銀行融資の審査に落ちる理由は多岐にわたりますが、原因を明確にし、適切な対策を講じることで再チャレンジの成功率を高めることが可能です。財務状況や事業計画、信用情報、担保・保証など、審査落ちの原因に合わせた改善策を講じることで、次の融資審査に向けた準備を万全に整えることができます。
この記事では、銀行融資審査に落ちる主な原因を4つのカテゴリに分けて詳しく解説し、それぞれに対応する具体的な改善策をご紹介します。また、融資審査において重要なポイントや、専門家のサポートを活用する方法についても取り上げます。この記事を読むことで、融資成功に向けた明確な道筋を描き、不安を解消するヒントを得られるはずです。

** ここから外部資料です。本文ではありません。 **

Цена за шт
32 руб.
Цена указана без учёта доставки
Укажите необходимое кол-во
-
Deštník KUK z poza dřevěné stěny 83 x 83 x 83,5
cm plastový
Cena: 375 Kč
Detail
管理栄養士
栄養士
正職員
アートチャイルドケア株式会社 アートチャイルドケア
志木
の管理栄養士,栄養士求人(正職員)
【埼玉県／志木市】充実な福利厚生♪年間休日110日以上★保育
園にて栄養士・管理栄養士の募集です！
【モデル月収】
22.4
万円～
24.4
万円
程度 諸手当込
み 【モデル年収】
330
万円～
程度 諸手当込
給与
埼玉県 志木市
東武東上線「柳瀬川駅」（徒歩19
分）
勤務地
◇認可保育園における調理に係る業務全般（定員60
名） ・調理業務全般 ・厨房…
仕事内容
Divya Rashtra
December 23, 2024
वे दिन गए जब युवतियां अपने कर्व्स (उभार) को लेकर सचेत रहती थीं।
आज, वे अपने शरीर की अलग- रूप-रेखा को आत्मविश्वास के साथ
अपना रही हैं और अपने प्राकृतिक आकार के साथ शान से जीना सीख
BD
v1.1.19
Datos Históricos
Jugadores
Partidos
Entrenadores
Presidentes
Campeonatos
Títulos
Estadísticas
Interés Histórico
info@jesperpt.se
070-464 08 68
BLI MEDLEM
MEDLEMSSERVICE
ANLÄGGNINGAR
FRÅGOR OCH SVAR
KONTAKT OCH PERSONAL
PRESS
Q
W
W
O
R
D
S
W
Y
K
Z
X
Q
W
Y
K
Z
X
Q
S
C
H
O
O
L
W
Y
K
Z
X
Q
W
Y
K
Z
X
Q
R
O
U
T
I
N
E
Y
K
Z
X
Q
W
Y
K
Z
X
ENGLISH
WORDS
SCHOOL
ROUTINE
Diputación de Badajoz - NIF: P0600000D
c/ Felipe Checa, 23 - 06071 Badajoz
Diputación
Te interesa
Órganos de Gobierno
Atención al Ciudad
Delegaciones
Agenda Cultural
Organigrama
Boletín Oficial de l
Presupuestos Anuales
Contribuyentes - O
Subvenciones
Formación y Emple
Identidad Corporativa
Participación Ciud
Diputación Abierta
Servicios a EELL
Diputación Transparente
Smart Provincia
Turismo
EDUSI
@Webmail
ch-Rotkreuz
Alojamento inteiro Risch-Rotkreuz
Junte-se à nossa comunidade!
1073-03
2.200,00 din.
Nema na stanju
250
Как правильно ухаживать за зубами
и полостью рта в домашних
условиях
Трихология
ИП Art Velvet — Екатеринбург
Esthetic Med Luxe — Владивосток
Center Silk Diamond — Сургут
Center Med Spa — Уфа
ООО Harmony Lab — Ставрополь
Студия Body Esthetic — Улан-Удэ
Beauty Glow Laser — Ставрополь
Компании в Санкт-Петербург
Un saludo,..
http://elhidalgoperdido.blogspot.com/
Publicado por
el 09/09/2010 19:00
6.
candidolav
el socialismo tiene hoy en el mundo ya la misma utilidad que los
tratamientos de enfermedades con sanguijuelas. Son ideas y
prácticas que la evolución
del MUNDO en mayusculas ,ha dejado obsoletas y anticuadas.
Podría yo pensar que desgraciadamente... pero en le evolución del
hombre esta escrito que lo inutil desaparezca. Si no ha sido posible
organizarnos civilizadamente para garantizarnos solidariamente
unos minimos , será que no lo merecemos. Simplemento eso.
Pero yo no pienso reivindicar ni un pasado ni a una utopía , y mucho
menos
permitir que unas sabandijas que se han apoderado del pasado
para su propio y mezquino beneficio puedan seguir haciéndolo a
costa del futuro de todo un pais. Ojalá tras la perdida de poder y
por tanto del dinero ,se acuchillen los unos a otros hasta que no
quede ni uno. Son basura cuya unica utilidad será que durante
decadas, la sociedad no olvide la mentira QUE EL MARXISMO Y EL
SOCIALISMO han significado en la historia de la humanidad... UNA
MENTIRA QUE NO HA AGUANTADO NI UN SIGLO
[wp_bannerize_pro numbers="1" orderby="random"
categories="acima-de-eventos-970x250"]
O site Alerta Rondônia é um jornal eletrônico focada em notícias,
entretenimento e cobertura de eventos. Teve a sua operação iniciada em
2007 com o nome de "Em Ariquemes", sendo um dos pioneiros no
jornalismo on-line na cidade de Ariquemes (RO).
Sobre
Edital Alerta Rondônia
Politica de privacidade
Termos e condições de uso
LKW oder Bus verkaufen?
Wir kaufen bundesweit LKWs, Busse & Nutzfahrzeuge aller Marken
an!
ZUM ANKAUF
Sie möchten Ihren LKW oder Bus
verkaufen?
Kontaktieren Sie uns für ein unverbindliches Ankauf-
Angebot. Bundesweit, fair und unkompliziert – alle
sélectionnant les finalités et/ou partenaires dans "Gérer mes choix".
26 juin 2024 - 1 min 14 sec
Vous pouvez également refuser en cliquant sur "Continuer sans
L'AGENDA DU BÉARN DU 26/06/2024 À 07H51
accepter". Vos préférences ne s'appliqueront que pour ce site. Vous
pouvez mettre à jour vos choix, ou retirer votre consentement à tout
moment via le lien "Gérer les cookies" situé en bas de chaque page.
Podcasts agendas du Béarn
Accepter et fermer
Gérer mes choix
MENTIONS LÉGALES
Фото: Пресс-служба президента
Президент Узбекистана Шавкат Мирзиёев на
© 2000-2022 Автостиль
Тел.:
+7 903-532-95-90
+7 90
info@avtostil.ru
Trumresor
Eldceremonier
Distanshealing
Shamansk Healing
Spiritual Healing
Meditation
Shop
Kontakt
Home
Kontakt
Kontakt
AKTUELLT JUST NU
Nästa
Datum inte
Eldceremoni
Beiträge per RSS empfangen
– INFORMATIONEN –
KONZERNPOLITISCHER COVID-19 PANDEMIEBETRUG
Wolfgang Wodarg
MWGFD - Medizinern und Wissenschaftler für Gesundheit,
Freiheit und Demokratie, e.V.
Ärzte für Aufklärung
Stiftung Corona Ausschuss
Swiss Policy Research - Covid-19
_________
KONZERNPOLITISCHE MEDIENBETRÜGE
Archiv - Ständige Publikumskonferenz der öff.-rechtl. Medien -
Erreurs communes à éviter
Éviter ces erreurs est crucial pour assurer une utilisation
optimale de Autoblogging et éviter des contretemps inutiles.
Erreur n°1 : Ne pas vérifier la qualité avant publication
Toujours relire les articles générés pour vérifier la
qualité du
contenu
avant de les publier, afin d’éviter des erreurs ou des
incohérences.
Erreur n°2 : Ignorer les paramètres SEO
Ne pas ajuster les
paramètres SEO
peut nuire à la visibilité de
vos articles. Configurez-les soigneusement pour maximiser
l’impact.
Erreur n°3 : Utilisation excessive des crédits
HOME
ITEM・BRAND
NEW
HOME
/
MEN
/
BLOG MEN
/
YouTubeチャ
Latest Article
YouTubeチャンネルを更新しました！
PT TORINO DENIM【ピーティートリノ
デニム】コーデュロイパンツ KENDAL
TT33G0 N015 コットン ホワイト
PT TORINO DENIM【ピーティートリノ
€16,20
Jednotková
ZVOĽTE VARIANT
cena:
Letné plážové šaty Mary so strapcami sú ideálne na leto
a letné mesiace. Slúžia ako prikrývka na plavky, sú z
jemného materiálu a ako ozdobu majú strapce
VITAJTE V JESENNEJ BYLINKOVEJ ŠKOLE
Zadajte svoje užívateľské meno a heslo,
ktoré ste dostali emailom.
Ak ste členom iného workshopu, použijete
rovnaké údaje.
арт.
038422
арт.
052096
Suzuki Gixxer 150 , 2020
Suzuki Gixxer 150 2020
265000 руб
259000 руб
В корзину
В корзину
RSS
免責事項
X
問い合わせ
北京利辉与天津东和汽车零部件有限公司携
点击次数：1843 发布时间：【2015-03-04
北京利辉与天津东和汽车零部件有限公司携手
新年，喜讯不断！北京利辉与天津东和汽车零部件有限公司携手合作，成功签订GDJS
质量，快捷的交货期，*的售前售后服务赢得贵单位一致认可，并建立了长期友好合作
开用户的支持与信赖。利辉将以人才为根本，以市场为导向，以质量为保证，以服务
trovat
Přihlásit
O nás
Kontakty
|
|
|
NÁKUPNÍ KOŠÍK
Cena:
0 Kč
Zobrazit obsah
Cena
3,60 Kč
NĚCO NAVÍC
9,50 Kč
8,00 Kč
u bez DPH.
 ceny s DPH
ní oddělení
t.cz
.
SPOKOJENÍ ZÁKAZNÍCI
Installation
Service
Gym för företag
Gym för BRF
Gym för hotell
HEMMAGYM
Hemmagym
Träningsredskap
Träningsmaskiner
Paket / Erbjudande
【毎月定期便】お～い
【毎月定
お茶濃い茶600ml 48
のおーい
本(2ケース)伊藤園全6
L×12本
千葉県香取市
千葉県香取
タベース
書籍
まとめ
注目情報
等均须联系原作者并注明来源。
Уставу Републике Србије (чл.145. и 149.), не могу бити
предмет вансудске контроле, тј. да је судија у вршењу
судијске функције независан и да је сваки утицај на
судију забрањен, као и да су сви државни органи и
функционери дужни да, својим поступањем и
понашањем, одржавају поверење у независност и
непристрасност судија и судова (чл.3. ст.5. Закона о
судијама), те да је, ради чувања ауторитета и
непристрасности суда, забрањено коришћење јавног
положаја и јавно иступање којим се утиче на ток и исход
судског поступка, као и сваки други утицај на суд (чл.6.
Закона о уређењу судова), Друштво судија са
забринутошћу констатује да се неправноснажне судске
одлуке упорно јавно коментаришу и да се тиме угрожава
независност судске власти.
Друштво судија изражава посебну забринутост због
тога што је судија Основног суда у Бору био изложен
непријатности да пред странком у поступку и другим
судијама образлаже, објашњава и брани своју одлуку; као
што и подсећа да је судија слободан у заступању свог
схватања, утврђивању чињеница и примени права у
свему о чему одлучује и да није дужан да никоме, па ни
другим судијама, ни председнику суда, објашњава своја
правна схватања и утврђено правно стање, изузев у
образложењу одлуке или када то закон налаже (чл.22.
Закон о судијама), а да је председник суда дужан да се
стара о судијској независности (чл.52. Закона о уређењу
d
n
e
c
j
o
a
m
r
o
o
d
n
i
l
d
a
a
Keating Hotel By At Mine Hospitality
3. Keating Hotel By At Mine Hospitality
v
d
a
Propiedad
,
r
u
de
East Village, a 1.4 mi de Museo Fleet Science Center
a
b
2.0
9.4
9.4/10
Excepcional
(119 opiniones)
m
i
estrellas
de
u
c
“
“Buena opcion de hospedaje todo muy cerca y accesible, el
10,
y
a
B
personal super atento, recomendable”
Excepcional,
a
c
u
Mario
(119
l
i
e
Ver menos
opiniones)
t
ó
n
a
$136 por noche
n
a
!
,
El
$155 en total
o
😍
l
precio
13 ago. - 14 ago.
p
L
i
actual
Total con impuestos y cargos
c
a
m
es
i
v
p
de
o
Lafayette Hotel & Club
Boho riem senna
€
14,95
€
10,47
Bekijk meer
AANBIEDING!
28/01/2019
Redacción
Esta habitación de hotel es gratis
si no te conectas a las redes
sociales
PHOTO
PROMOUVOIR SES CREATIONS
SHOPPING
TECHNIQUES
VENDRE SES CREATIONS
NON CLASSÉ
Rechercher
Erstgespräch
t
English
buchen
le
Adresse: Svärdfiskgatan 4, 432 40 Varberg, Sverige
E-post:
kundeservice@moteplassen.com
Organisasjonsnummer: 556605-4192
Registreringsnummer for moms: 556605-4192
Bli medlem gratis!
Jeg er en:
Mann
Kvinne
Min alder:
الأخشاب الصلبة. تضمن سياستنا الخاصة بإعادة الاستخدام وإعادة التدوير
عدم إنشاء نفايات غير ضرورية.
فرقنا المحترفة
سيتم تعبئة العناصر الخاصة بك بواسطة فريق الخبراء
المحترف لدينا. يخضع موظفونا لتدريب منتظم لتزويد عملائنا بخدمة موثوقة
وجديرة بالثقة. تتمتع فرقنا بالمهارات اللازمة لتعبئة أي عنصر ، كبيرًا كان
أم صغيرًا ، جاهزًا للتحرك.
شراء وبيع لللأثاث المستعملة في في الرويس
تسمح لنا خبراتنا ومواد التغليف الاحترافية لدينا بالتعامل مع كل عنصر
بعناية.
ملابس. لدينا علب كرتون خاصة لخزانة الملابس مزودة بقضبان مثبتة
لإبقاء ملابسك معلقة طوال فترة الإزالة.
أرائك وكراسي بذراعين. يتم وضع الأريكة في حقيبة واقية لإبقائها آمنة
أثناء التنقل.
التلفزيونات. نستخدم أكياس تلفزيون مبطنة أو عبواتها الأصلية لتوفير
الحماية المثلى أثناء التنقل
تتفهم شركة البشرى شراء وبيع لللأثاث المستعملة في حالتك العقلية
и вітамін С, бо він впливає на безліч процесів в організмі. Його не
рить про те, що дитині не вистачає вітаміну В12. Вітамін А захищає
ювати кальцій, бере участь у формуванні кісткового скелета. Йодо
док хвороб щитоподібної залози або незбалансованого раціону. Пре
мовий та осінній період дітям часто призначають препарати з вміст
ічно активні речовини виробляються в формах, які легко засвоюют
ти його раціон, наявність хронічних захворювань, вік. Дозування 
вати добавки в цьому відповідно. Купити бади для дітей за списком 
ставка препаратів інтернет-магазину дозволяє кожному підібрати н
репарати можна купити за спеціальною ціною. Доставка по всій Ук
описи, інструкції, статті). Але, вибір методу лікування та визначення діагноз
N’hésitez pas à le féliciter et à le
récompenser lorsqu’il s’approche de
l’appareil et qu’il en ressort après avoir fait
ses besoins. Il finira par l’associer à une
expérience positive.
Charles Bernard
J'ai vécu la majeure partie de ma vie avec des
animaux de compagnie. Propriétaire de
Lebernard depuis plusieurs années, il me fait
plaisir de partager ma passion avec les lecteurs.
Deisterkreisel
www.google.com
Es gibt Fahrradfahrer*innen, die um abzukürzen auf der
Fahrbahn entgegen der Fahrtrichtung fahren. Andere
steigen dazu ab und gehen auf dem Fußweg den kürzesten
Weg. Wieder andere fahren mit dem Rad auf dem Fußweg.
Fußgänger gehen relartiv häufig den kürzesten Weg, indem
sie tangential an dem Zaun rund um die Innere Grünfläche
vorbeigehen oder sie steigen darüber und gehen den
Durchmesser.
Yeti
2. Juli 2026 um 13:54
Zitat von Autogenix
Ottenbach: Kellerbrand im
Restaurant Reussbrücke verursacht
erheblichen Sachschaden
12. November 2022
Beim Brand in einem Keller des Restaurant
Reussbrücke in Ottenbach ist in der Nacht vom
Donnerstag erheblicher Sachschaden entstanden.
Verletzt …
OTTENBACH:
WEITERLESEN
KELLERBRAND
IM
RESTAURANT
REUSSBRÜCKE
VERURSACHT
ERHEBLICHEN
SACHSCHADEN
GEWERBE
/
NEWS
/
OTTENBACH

銀行融資でお困りの際には、ぜひ最後までお読みいただき、次の一歩に役立ててください。
目次
銀行融資の審査に落ちる主な原因4選
銀行融資審査では、さまざまな項目がチェックされ、それらの総合評価によって融資の可否が決定されます。
その中でも、審査に落ちる主な原因は、「財務状況の問題」「事業計画の問題」「信用情報の問題」「担保、保証の問題」大きく分けて以下の4つに集約されます。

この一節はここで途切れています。